> YOUR TASK
Locate the line bearing "selektor Zoran Milenković i vaterpolo" in the material below, then reproduce it and each following line up to and including the line bearing "Stojanović, ali smo posle pobede nad".

:::::

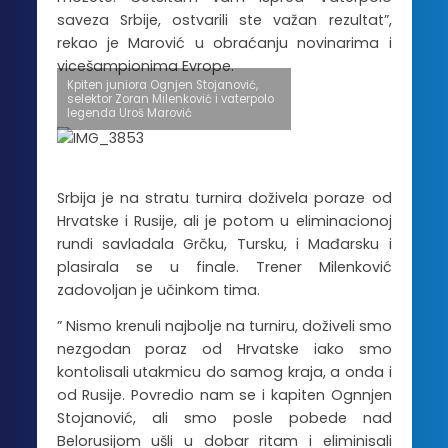
saveza Srbije, ostvarili ste važan rezultat”,
rekao je Marović u obraćanju novinarima i
vicešampionima Evrope.
Kpiten juniora Ognjen Stojanović,
selektor Zoran Milenković i vaterpolo
legenda Uroš Marović
Srbija je na stratu turnira doživela poraze od
Hrvatske i Rusije, ali je potom u eliminacionoj
rundi savladala Grčku, Tursku, i Mađarsku i
plasirala se u finale. Trener Milenković
zadovoljan je učinkom tima.
” Nismo krenuli najbolje na turniru, doživeli smo
nezgodan poraz od Hrvatske iako smo
kontolisali utakmicu do samog kraja, a onda i
od Rusije. Povredio nam se i kapiten Ognnjen
Stojanović, ali smo posle pobede nad
Belorusijom ušli u dobar ritam i eliminisali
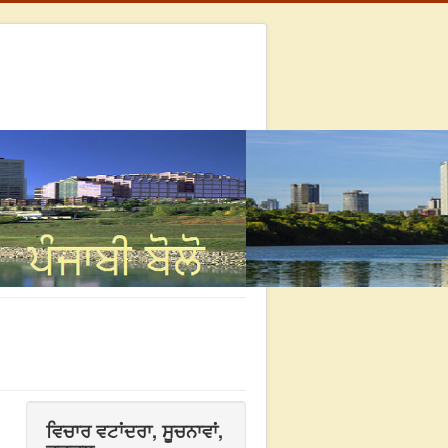
ਵਿਚਾਰ ਵਟਾਂਦਰਾ, ਸੂਚਨਾਵਾਂ,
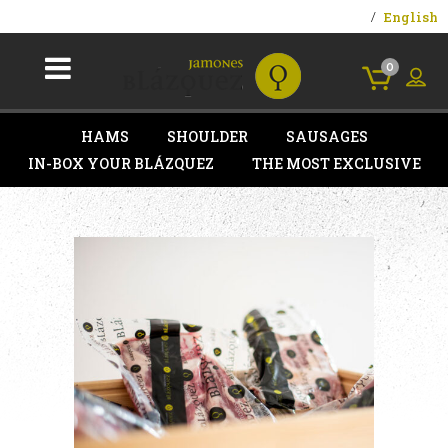
English
0
HAMS
SHOULDER
SAUSAGES
IN-BOX YOUR BLÁZQUEZ
THE MOST EXCLUSIVE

:::::

> ANSWER BELOW
selektor Zoran Milenković i vaterpolo
legenda Uroš Marović
Srbija je na stratu turnira doživela poraze od
Hrvatske i Rusije, ali je potom u eliminacionoj
rundi savladala Grčku, Tursku, i Mađarsku i
plasirala se u finale. Trener Milenković
zadovoljan je učinkom tima.
” Nismo krenuli najbolje na turniru, doživeli smo
nezgodan poraz od Hrvatske iako smo
kontolisali utakmicu do samog kraja, a onda i
od Rusije. Povredio nam se i kapiten Ognnjen
Stojanović, ali smo posle pobede nad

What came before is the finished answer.